EXERCISE:
Word for word, give the data again without its pictures.

[Data records]

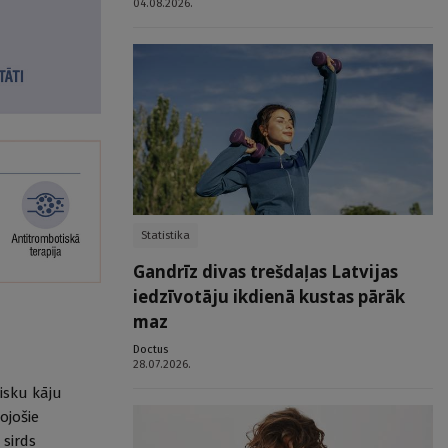
04.08.2026.
Statistika
Gandrīz divas trešdaļas Latvijas
iedzīvotāju ikdienā kustas pārāk
maz
Doctus
28.07.2026.
tisku kāju
ojošie
 sirds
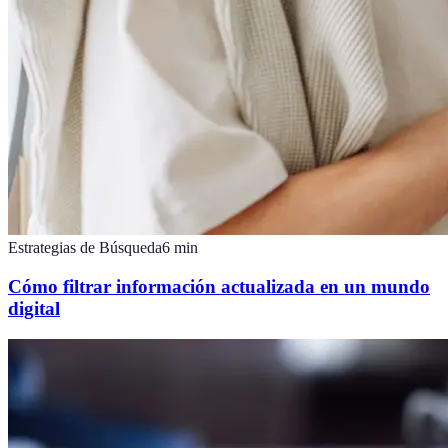
Estrategias de Búsqueda
6
min
Cómo filtrar información actualizada en un mundo
digital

SOLUTION TO THIS EXERCISE:
04.08.2026.
Statistika
Gandrīz divas trešdaļas Latvijas
iedzīvotāju ikdienā kustas pārāk
maz
Doctus
28.07.2026.
tisku kāju
ojošie
 sirds
Estrategias de Búsqueda
6
min
Cómo filtrar información actualizada en un mundo
digital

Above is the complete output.